## Provided information
####################
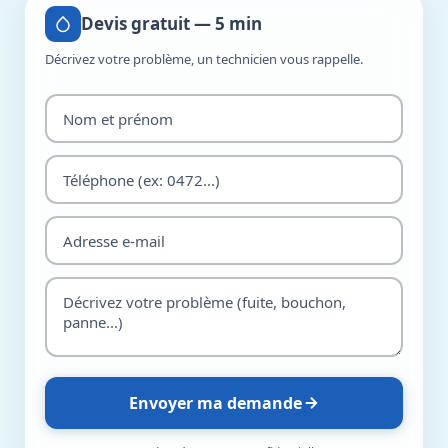
Devis gratuit — 5 min
Décrivez votre problème, un technicien vous rappelle.
Envoyer ma demande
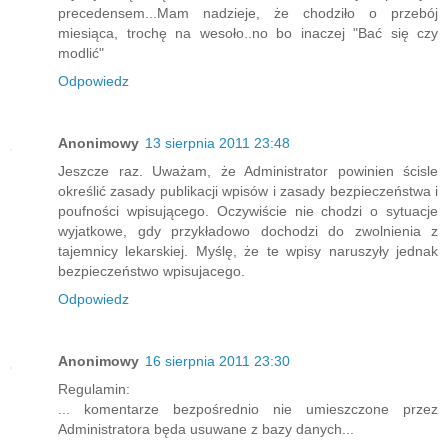
precedensem...Mam nadzieje, że chodziło o przebój
miesiąca, trochę na wesoło..no bo inaczej "Bać się czy
modlić"
Odpowiedz
Anonimowy
13 sierpnia 2011 23:48
Jeszcze raz. Uważam, że Administrator powinien ścisle
określić zasady publikacji wpisów i zasady bezpieczeństwa i
poufności wpisującego. Oczywiście nie chodzi o sytuacje
wyjatkowe, gdy przykładowo dochodzi do zwolnienia z
tajemnicy lekarskiej. Myślę, że te wpisy naruszyły jednak
bezpieczeństwo wpisujacego.
Odpowiedz
Anonimowy
16 sierpnia 2011 23:30
Regulamin:
... komentarze bezpośrednio nie umieszczone przez
Administratora będa usuwane z bazy danych...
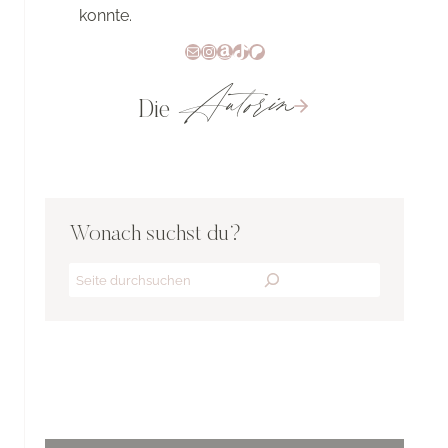
konnte.
E-Mail
Instagram
Amazon
TikTok
Patreon
Autorin
Die
Wonach suchst du?
Search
####################
## Requirement
Copy out each line of the entries that holds "sierpnia".

## Result of the task
13 sierpnia 2011 23:48
16 sierpnia 2011 23:30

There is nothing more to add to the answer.